Take nothing but the lines from the one with "Find the location" through the one with "At what (x,y)" in the entries below, both ends kept, and return them exactly with pictures left out.

— Material shown —
====================

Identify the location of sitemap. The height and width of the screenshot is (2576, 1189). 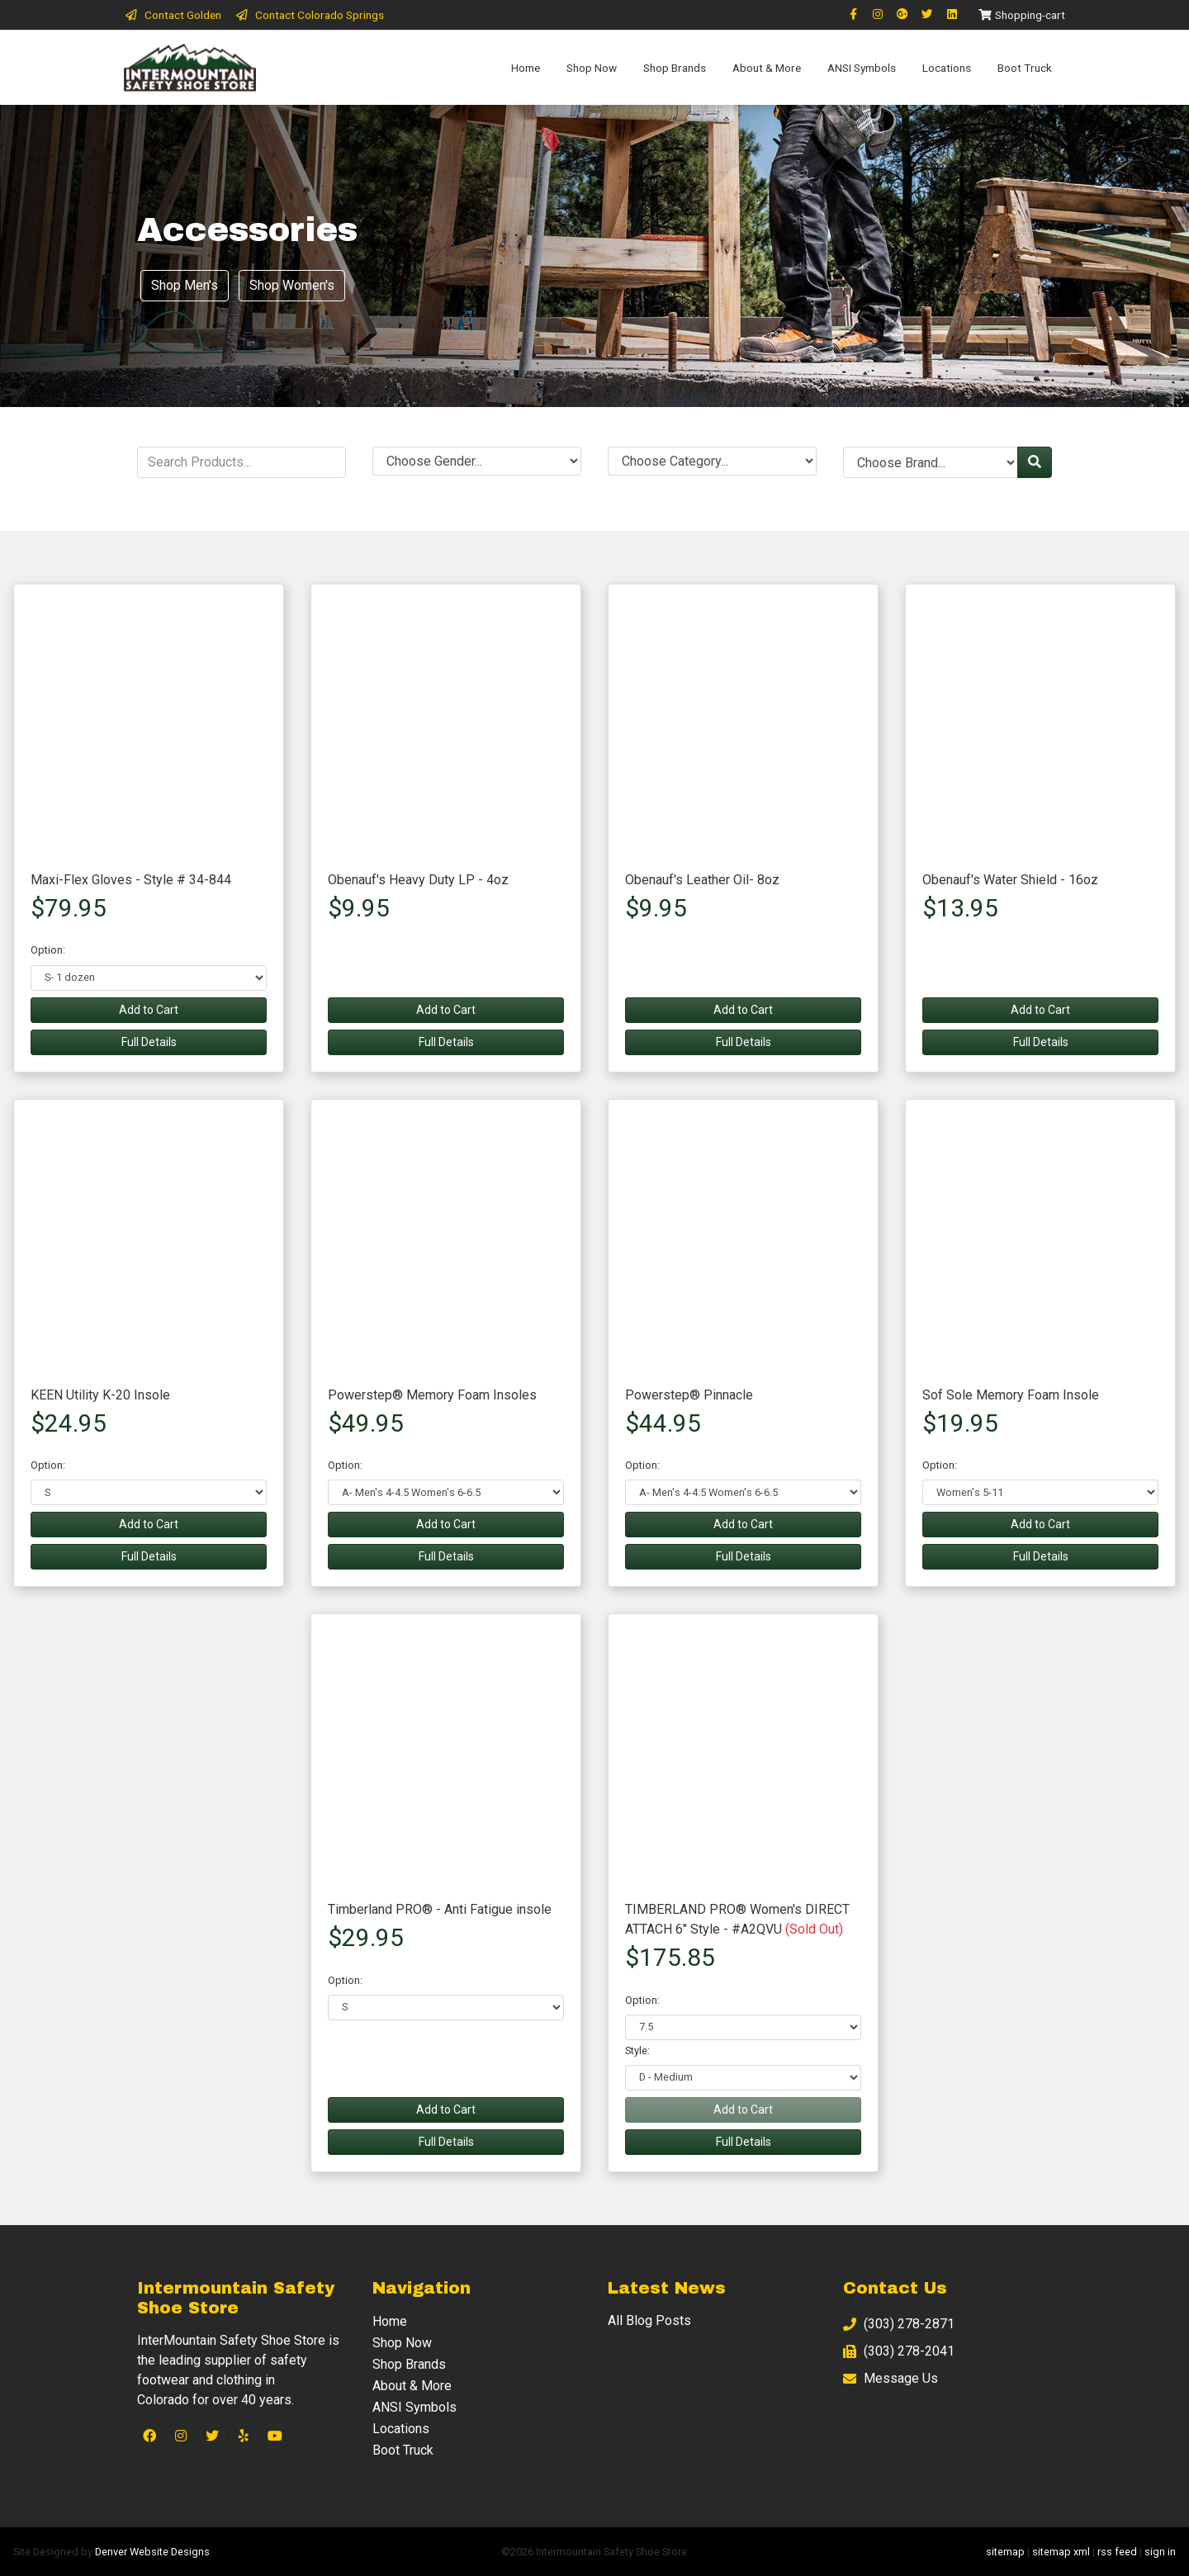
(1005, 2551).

====================

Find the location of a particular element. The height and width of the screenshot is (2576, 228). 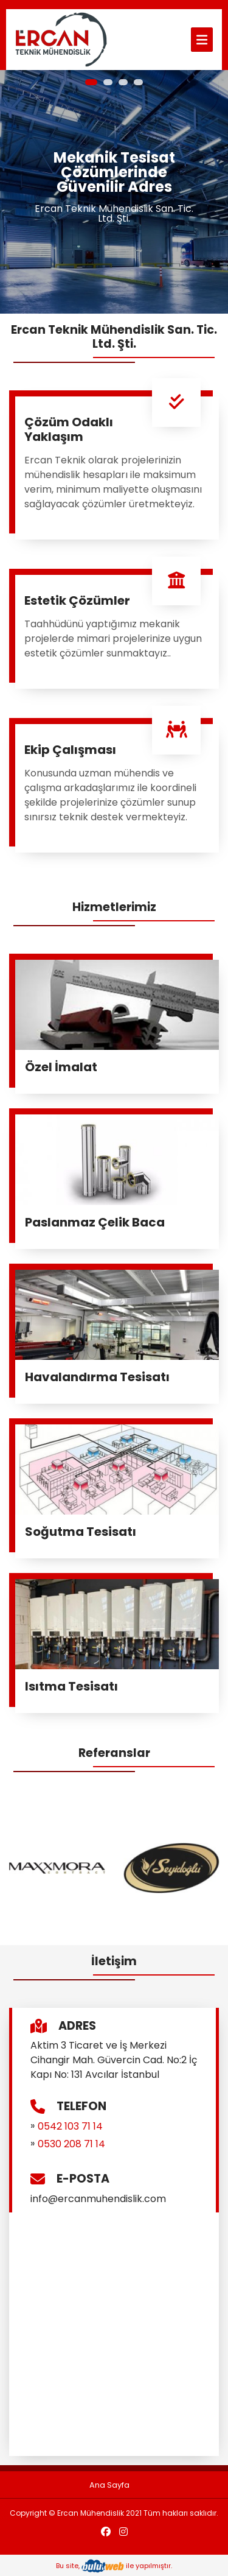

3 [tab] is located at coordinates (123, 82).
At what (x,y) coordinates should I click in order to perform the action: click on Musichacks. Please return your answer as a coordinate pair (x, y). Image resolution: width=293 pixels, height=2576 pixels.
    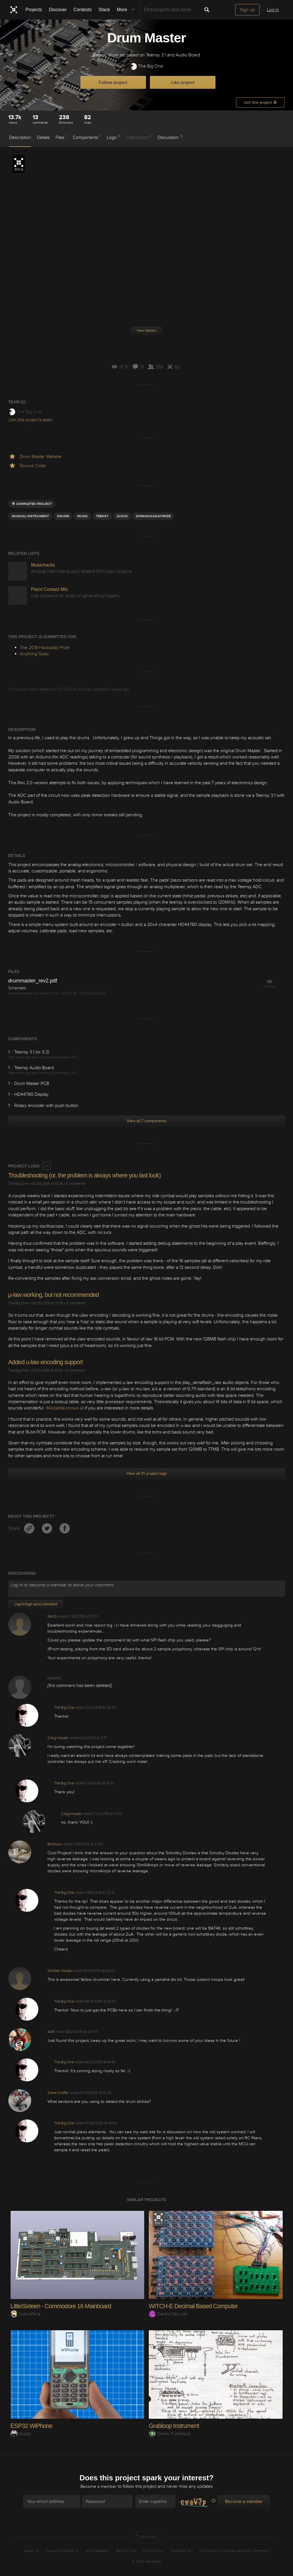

====================

— Output below —
Find the location of a particular element. The height and width of the screenshot is (2576, 228). 

3 [tab] is located at coordinates (123, 82).
At what (x,y) coordinates should I click in order to perform the action: click on Musichacks. Please return your answer as a coordinate pair (x, y). Image resolution: width=293 pixels, height=2576 pixels.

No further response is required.